* [About this exercise] Starting with the first line below, reproduce each line exactly until you have included the one bearing "d to the highest Thymol concentration.".

-- -- --

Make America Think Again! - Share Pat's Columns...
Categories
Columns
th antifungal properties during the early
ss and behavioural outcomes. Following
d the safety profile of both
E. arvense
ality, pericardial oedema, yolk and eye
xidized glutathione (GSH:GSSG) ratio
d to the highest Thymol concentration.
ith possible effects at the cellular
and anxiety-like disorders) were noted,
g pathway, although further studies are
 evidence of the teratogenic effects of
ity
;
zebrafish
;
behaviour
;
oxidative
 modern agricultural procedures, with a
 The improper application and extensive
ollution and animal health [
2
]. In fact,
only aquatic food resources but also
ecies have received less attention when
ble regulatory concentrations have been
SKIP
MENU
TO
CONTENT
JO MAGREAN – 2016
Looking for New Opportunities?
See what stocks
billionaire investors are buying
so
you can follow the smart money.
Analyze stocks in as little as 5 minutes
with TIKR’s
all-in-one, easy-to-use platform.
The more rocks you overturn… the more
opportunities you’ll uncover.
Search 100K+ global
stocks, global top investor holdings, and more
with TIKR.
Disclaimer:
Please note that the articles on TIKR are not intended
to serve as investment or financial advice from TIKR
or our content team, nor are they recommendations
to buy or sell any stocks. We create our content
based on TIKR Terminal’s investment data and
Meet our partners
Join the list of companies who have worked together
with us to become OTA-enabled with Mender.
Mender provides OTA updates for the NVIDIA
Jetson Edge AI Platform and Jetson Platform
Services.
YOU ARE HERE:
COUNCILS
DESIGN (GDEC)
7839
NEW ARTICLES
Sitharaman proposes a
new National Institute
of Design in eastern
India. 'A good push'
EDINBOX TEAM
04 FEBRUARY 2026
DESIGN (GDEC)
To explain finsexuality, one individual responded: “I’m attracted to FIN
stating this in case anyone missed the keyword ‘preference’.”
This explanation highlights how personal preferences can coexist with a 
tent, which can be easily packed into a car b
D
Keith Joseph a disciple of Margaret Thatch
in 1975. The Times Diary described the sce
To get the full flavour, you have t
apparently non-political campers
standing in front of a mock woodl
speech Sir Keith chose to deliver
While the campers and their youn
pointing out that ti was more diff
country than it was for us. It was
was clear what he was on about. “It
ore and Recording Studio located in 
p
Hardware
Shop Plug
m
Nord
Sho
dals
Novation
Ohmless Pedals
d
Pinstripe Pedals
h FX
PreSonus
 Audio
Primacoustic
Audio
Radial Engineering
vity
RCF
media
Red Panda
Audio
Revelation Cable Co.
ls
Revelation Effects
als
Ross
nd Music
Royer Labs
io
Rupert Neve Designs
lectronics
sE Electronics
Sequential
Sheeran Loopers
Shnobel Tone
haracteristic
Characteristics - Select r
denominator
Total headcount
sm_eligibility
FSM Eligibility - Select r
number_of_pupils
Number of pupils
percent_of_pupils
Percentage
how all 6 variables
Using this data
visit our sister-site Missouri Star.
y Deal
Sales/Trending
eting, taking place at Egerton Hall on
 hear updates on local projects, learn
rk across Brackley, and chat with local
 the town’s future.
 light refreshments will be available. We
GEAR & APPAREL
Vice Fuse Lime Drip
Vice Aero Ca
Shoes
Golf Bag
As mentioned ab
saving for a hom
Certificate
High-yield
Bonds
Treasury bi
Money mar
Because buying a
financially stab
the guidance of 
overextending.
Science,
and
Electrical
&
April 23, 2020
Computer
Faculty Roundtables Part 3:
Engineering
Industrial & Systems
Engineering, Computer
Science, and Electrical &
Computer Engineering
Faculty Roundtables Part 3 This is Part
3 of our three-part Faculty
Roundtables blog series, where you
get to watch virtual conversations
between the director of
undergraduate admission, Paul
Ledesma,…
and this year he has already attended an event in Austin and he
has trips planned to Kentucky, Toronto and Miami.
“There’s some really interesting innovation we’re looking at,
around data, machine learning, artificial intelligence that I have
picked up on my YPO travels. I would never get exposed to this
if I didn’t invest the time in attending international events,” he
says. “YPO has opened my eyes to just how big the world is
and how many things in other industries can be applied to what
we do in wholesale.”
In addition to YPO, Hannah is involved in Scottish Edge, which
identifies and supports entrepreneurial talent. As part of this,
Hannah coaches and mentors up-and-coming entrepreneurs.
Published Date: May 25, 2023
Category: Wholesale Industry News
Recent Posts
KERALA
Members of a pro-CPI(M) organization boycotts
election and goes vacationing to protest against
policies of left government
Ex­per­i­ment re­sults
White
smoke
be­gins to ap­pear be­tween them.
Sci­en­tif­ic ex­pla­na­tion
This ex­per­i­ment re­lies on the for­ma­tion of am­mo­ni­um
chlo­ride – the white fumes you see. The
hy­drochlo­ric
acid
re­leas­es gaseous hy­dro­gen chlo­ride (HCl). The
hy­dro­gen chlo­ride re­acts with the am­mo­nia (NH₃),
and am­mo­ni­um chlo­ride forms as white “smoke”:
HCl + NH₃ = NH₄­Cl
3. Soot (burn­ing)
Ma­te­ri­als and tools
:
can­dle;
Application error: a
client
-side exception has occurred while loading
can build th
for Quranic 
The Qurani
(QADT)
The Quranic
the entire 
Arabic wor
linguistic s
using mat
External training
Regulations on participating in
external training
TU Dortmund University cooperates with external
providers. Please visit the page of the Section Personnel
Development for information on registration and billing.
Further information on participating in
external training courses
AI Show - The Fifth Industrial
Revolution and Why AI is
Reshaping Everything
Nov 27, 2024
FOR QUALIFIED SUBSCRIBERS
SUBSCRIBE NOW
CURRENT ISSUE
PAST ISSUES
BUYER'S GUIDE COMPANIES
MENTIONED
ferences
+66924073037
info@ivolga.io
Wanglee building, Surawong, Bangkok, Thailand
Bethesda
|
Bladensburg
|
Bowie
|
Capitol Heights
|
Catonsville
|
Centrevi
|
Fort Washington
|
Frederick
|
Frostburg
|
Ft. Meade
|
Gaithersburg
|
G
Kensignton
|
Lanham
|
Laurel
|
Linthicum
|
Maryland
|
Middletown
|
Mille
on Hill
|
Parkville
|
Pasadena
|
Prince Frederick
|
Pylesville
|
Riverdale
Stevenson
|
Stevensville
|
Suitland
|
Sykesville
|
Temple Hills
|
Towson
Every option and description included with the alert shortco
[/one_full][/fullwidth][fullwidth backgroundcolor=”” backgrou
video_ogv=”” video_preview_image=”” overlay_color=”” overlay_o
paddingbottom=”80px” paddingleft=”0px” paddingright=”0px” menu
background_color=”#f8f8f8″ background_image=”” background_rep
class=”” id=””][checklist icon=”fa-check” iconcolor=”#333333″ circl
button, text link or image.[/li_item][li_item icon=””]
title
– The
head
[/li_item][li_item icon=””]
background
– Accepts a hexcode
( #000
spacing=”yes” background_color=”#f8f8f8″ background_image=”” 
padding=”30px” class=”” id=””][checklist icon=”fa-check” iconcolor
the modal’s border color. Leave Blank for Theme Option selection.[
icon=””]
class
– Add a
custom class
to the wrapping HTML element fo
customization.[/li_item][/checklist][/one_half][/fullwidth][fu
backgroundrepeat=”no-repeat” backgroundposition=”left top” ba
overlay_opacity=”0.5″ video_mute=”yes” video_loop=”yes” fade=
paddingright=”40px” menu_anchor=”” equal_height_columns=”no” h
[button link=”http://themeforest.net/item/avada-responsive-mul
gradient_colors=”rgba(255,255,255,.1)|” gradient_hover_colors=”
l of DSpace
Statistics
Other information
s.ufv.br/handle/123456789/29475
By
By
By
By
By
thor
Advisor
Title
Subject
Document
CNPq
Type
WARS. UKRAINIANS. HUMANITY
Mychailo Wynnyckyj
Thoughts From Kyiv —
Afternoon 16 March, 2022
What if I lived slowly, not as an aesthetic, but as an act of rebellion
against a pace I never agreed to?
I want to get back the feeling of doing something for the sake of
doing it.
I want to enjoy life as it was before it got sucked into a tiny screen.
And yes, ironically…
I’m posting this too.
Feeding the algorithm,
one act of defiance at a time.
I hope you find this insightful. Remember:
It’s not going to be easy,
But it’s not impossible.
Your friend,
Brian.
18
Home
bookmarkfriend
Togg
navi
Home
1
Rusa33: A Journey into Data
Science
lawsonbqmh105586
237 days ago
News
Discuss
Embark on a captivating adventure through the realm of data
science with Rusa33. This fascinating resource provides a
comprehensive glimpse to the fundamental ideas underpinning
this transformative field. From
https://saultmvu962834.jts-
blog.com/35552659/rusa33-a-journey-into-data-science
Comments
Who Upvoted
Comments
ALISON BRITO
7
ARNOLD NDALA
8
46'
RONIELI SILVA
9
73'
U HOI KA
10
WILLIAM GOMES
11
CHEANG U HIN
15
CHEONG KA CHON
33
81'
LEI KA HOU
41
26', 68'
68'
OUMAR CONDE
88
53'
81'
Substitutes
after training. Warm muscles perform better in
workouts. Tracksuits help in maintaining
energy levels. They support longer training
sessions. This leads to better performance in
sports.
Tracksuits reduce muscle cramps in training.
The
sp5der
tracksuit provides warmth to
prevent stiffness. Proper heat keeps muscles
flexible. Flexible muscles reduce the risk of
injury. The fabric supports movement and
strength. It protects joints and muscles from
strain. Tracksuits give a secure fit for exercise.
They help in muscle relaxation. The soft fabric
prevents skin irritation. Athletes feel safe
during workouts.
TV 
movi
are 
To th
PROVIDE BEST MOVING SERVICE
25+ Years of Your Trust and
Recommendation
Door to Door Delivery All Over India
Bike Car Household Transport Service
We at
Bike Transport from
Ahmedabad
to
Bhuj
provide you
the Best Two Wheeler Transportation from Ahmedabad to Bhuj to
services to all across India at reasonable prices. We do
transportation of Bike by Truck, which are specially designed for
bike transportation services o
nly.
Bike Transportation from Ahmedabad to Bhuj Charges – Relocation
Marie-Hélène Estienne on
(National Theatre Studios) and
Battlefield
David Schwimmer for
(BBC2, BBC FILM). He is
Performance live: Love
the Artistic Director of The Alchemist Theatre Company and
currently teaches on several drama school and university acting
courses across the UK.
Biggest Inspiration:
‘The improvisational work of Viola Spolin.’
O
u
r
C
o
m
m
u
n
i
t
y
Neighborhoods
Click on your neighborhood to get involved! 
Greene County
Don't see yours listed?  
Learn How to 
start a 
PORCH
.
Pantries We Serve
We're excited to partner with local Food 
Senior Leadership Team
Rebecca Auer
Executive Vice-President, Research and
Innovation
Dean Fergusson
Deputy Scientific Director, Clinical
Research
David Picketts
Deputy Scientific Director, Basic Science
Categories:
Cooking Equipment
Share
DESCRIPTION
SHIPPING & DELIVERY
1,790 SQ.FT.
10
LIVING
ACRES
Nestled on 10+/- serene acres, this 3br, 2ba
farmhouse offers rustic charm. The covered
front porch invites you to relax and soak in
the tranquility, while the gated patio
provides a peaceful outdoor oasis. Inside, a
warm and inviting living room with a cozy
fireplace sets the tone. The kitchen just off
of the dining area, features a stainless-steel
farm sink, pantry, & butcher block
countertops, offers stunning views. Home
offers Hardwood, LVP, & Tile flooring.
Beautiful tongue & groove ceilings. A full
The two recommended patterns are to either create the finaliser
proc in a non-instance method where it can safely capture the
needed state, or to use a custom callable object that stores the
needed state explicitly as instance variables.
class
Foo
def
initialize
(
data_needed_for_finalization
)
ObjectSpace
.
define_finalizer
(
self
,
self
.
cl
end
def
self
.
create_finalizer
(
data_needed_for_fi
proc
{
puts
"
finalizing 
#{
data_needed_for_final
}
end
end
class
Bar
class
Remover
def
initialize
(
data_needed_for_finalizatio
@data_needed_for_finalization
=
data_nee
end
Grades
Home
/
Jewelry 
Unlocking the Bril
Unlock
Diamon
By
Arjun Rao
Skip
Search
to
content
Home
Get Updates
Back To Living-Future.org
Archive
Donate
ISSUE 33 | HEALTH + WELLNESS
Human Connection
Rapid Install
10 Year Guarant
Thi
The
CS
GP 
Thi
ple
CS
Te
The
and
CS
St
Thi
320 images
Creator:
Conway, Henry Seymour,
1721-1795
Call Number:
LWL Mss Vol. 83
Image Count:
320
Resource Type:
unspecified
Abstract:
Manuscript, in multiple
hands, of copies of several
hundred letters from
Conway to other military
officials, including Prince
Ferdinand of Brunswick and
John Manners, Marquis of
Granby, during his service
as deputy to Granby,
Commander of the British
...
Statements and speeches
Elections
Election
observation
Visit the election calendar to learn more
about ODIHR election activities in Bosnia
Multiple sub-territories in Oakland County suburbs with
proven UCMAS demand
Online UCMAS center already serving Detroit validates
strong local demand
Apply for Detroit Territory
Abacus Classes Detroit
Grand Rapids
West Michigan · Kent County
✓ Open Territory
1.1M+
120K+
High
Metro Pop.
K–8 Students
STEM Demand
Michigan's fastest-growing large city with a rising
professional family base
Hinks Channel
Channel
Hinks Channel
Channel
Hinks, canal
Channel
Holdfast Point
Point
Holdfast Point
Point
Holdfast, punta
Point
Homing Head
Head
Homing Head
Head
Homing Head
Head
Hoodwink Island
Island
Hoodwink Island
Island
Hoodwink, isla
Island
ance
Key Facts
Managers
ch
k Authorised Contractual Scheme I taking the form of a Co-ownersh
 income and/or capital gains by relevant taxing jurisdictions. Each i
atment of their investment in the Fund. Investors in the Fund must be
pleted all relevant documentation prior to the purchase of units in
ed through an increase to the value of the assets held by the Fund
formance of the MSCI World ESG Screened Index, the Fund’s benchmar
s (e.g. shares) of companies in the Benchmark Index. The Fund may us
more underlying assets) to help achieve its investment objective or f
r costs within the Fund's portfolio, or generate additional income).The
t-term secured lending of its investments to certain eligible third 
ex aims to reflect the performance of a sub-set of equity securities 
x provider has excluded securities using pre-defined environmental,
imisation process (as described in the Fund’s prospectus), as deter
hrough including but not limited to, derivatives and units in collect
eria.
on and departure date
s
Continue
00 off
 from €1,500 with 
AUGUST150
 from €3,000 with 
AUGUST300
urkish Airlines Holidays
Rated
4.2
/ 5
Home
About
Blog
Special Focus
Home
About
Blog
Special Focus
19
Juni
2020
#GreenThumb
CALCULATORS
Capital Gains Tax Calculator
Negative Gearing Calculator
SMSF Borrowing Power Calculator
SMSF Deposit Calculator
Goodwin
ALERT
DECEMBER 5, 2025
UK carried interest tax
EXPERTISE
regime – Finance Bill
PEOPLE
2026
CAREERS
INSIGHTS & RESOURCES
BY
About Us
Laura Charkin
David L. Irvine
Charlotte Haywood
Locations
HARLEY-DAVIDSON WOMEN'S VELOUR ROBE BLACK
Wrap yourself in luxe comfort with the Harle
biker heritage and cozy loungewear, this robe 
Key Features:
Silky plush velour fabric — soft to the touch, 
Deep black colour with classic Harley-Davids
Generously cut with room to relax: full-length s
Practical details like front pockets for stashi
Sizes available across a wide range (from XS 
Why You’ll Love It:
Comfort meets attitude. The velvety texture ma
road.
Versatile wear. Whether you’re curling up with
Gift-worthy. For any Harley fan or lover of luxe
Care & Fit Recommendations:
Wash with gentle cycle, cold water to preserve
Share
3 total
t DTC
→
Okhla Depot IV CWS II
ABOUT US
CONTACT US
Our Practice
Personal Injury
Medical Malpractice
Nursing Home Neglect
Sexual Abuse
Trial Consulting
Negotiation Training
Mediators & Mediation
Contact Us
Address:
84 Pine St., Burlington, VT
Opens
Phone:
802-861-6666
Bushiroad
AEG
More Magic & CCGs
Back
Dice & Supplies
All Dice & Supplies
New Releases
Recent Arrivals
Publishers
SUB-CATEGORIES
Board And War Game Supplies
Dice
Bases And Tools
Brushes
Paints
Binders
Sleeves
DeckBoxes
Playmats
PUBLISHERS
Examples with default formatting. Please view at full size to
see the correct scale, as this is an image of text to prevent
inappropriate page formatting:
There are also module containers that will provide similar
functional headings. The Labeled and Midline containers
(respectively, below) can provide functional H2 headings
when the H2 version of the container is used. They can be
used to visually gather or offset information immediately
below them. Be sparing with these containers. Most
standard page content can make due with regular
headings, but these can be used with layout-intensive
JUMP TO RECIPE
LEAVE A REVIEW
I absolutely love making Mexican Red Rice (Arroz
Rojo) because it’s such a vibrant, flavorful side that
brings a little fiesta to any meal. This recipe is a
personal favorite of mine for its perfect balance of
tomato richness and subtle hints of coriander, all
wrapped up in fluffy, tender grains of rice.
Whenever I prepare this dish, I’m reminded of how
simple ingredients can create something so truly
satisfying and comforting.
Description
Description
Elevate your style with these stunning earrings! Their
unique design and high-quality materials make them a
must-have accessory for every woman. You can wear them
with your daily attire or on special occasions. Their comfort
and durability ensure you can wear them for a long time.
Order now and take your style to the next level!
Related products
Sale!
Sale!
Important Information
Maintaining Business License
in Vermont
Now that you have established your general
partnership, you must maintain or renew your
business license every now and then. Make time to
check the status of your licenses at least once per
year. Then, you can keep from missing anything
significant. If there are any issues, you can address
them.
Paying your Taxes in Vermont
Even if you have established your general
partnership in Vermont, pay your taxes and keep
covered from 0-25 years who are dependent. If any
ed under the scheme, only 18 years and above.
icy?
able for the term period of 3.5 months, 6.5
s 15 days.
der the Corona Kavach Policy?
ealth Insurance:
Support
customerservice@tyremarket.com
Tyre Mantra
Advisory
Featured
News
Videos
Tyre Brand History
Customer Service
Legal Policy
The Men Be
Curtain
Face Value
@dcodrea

-- -- --

* [Output for this task]
Make America Think Again! - Share Pat's Columns...
Categories
Columns
th antifungal properties during the early
ss and behavioural outcomes. Following
d the safety profile of both
E. arvense
ality, pericardial oedema, yolk and eye
xidized glutathione (GSH:GSSG) ratio
d to the highest Thymol concentration.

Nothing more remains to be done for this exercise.